Problem details: Apart from the pictures, every entry should be reproduced exactly.

[Records to process]

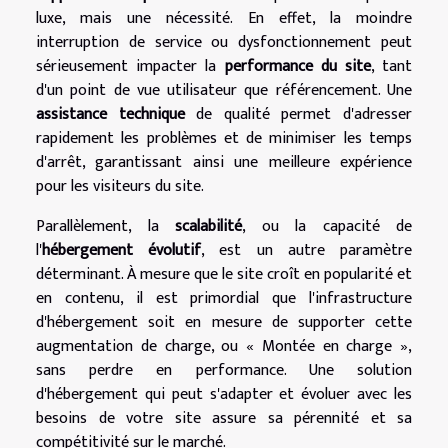
luxe, mais une nécessité. En effet, la moindre
interruption de service ou dysfonctionnement peut
sérieusement impacter la
performance du site
, tant
d'un point de vue utilisateur que référencement. Une
assistance technique
de qualité permet d'adresser
rapidement les problèmes et de minimiser les temps
d'arrêt, garantissant ainsi une meilleure expérience
pour les visiteurs du site.
Parallèlement, la
scalabilité
, ou la capacité de
l'
hébergement évolutif
, est un autre paramètre
déterminant. À mesure que le site croît en popularité et
en contenu, il est primordial que l'infrastructure
d'hébergement soit en mesure de supporter cette
augmentation de charge, ou « Montée en charge »,
sans perdre en performance. Une solution
d'hébergement qui peut s'adapter et évoluer avec les
besoins de votre site assure sa pérennité et sa
compétitivité sur le marché.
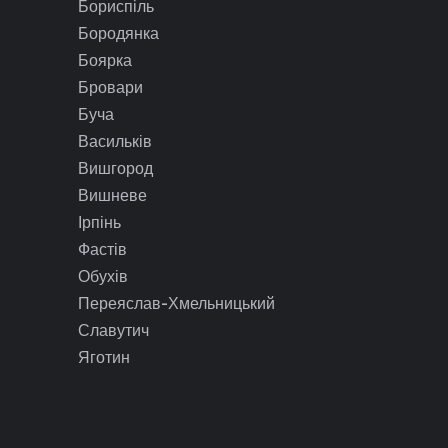
Бориспіль
Бородянка
Боярка
Бровари
Буча
Васильків
Вишгород
Вишневе
Ірпінь
Фастів
Обухів
Переяслав-Хмельницький
Славутич
Яготин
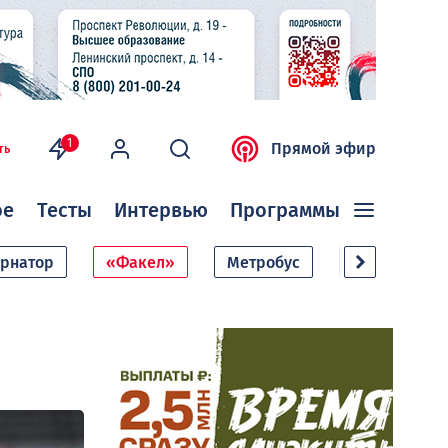
1
Прямой эфир
ть
ое
Тесты
Интервью
Программы
ернатор
«Факел»
Метробус
Дачный сезо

[/Records to process]

Problem solution:
luxe, mais une nécessité. En effet, la moindre
interruption de service ou dysfonctionnement peut
sérieusement impacter la
performance du site
, tant
d'un point de vue utilisateur que référencement. Une
assistance technique
de qualité permet d'adresser
rapidement les problèmes et de minimiser les temps
d'arrêt, garantissant ainsi une meilleure expérience
pour les visiteurs du site.
Parallèlement, la
scalabilité
, ou la capacité de
l'
hébergement évolutif
, est un autre paramètre
déterminant. À mesure que le site croît en popularité et
en contenu, il est primordial que l'infrastructure
d'hébergement soit en mesure de supporter cette
augmentation de charge, ou « Montée en charge »,
sans perdre en performance. Une solution
d'hébergement qui peut s'adapter et évoluer avec les
besoins de votre site assure sa pérennité et sa
compétitivité sur le marché.
Бориспіль
Бородянка
Боярка
Бровари
Буча
Васильків
Вишгород
Вишневе
Ірпінь
Фастів
Обухів
Переяслав-Хмельницький
Славутич
Яготин
1
Прямой эфир
ть
ое
Тесты
Интервью
Программы
ернатор
«Факел»
Метробус
Дачный сезо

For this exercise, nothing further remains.